Check every line of the listing below for the word "verified" and give the number of lines where it appears, with nothing added.

┄┄┄┄┄┄

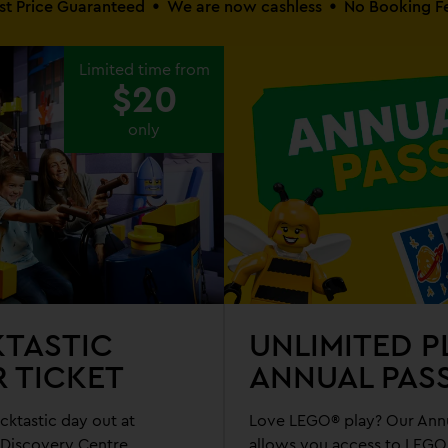
st Price Guaranteed
We are now cashless
No Booking F
Limited time from
$20
only
KTASTIC
UNLIMITED P
R TICKET
ANNUAL PAS
cktastic day out at
Love LEGO® play? Our Annu
iscovery Centre
allows you access to LEG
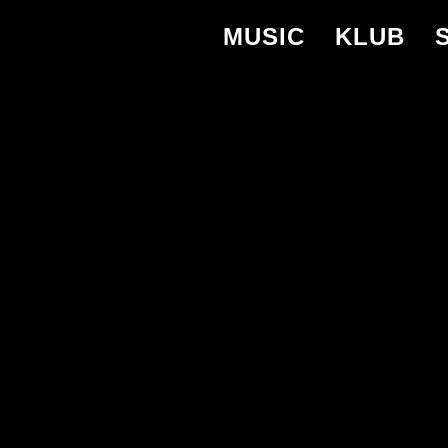
MUSIC
KLUB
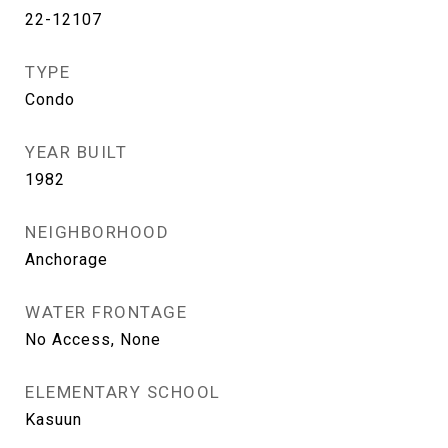
22-12107
TYPE
Condo
YEAR BUILT
1982
NEIGHBORHOOD
Anchorage
WATER FRONTAGE
No Access, None
ELEMENTARY SCHOOL
Kasuun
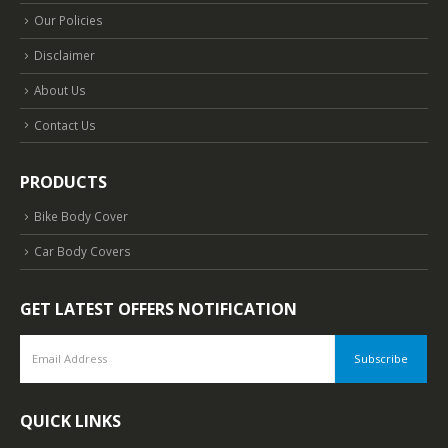
Our Policies
Disclaimer
About Us
Contact Us
PRODUCTS
Bike Body Cover
Car Body Covers
GET LATEST OFFERS NOTIFICATION
QUICK LINKS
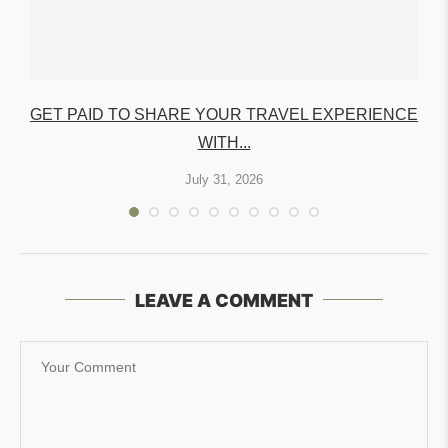
GET PAID TO SHARE YOUR TRAVEL EXPERIENCE
WITH...
July 31, 2026
LEAVE A COMMENT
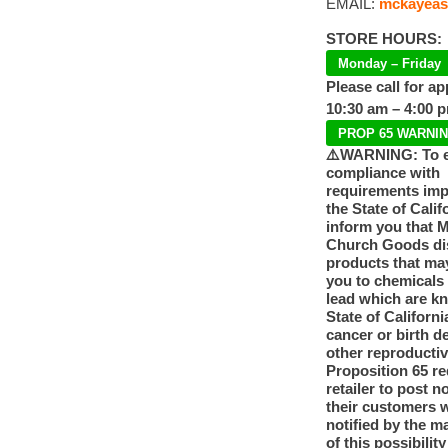
EMAIL:
mckayeas
STORE HOURS:
Monday – Friday
Please call for a
10:30 am – 4:00 
PROP 65 WARNI
⚠️WARNING: To 
compliance with
requirements im
the State of Calif
inform you that 
Church Goods dis
products that ma
you to chemicals
lead which are k
State of Californi
cancer or birth d
other reproducti
Proposition 65 re
retailer to post n
their customers 
notified by the m
of this possibilit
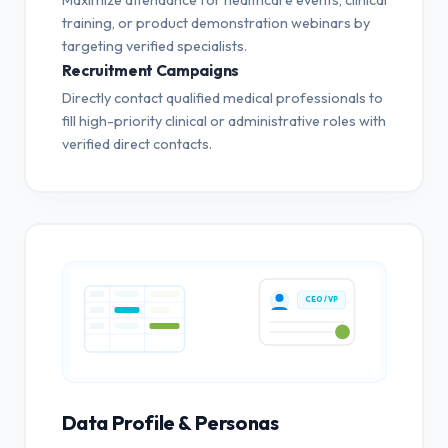
training, or product demonstration webinars by
targeting verified specialists.
Recruitment Campaigns
Directly contact qualified medical professionals to
fill high-priority clinical or administrative roles with
verified direct contacts.
CEO / VP
Data Profile & Personas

┄┄┄┄┄┄

# Result for this task
2